Combine the ingredients to make the Cranberry Drizzle. Bring to boil for five to ten minutes.
After passing through the sieve, cool down to room temperature and then drizzle over the ice cream.
With fruit or nut topping, chocolate pantry bites
Chef Bettina Campolucci Bordi, a plant-based specialist who is big on waste-free cooking, says: ‘For surplus chocolate and nuts, I recommend chocolate pantry bites. Perfect for gifting – or keeping in the fridge.’
You can gift the chocolate pantry bites to loved ones, or keep them in your fridge.
You’ll need
● 50g mixed nuts and dried fruits, roughly chopped
● 170g leftover chocolate
Servings 6
Use greaseproof baking papers to line your baking tray.
To melt the chocolate, heat it in a microwave for 70 percent power for 1 minute.
Drop tablespoons of melted chocolate in various places across the baking tray and flatten them slightly, leaving enough space between each one so that they don’t merge into each other.
Add half a teaspoon of nuts or fruit mixture to each round of chocolate. Place in the refrigerator to chill for at least one night.
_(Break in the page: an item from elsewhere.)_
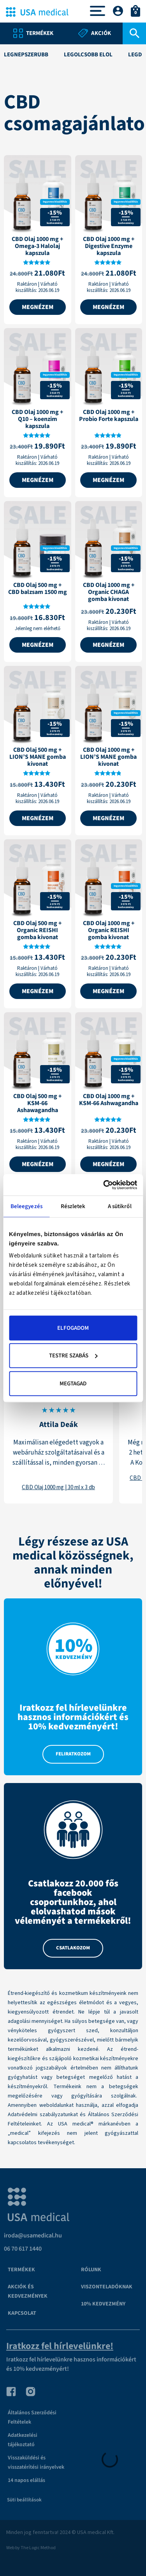 The height and width of the screenshot is (2576, 146). What do you see at coordinates (24, 2499) in the screenshot?
I see `Süti beállítások` at bounding box center [24, 2499].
Ps… tree needles can spruce up salmon
The needles of your Christmas tree can be used to flavor salmon fillets, and it’s amazing!
Chef Paul Wedgwood, who runs a restaurant on Edinburgh’s Royal Mile, says he first used pine needles when he was a boy with the Scouts to make tea.
You’ll need
● 250g washed fir needles
● 50g caster sugar
● 10g pink peppercorns
● 30g dried kelp
● Salmon fillets
Serves eight
Use a mortar & pestle to grind the peppercorns.
Take out the dried needles of fir.
Combine the two in a bowl. Add some salt, sugar, and kelp.
Place half the mixture onto a tray and lay the salmon skin-side up on it.
The remaining mixture should be evenly spread on the fish. Cover tightly with plastic wrap, and let it rest in the fridge for at least 12 hours.
Once you have removed the salmon, run some water to rinse and then dry it with paper towels.
Bake the cured salmon, wrapped in aluminum foil, at 180C/gas Mark 4, for approximately 7-10 minutes. Or however long you like.